I agree with the kid though. You could be gettin a lot more wood on the ground. Don't limit yourself to faces. Depth, type, dutchman for swing cuts. Not every tree gets the same cuts and wedges have their limit (beating the hell out of them is over-rated). Every tree is different and can be cut differently. Theres a whole lot you could be doing to increase your production. 32" bar and a serious single bit for starters. Figuring out your limits on how far you can swing one or what you can do with a leaner. Cutting the compression side first. Bore on heavy headed leaners that might chair only or only when you need to. Swing through the back cut on the rest. Cut form one side, etc. Look up occasionaly! #### happens. Its it worth cuttin all the flairs off or just cutting it up a little higher? I may sound like a #### and you've got a hell of a nice set up, but I think you could really make it top notch with a few adjustments.
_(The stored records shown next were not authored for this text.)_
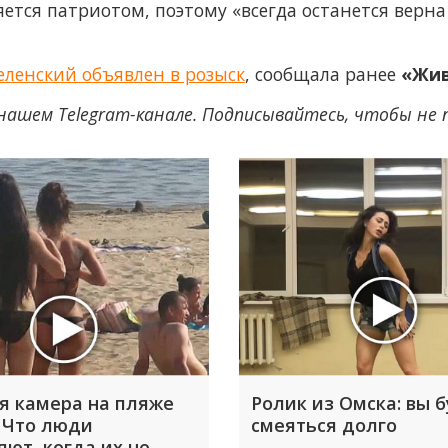
яется патриотом, поэтому «всегда останется верна
ленский объявлен в розыск
, сообщала ранее
«Жив
нашем Telegram-канале. Подписывайтесь, чтобы не
я камера на пляже
Ролик из Омска: вы 
 Что люди
смеяться долго
яют, когда их не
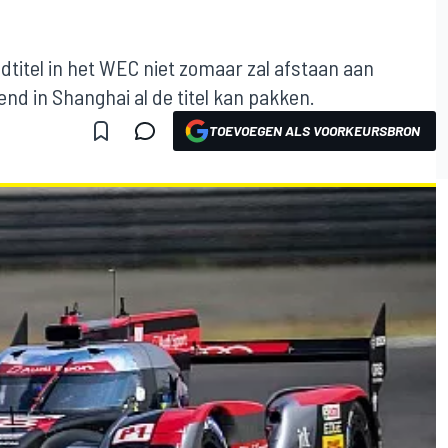
ldtitel in het WEC niet zomaar zal afstaan aan
nd in Shanghai al de titel kan pakken.
TOEVOEGEN ALS VOORKEURSBRON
? Well what are you guys calling high production. In this timber, that has both trees of this size and then a few 19-24" trees and then 4 trees about this size. I can get 6-13 trees per hour down and topped. There are of course some that get hung and such, but easily I can maintain 8-10 trees per hour throughout a day in this style of timber. I know because I keep pretty close records. Here I am using 660's and 28" bars. That is actually my favorite setup for less steep hills and decent trees.

When I go cut, I don' start the skidder and cut three trees and pull three trees and cutt three trees and skid three trees. I go cut 30-60 trees one day and we pull them out the next day or the skidders move in days later and pull everything out, while the cutter/s go somewhere else. I don't really like cutting around skidders and I don't want the skidders bothered by me.

My personally best was a 100% Cherry tree job I bought and sold the timber in Wisconsin. I cut 98 trees in 6.5 hours. Again, these were butter soft cherry trees and they had zero branches, literally cut and top = 2 cuts. They were 20" trees +/- 4".

I don't always bore cut. I like to bore cut, but I run around some of them, use wedges on some, but only to assist in a slight increase in control or to get a little more angle out of a leaner that I want to go slightly different.

I'm sure I could cut a lot faster, but you have to understand that as the owner and direct benefactor of increased skidder production and smoothness of their operation, I don't mind sacrificing speed on my or the cutters behalf. I don't see that as important as fast skidding. I could be wrong, but skidders make $100-500 per hour, while a cutter slow, fast or super fast, $30-100. So I would like to take the time and make sure the butts are easily lined up to the logging trail or trim any knots or branches off that might hangup on a turn and break something, or cut down trees that I already know will cause the skidder to have a problem.

Is all of that slower, I might win some points, while loosing some others in the course of the whole operation, but I can say that a tract of my cut timber looks very, very clean and professional with most if not all stumps low, level and clean. I can say that in slow times of economy or timber value over the last 6 years, my machines have stayed working when I wanted/needed them to. If that is the price I pay for supposively cutting the trees a little slower, that is fine with me.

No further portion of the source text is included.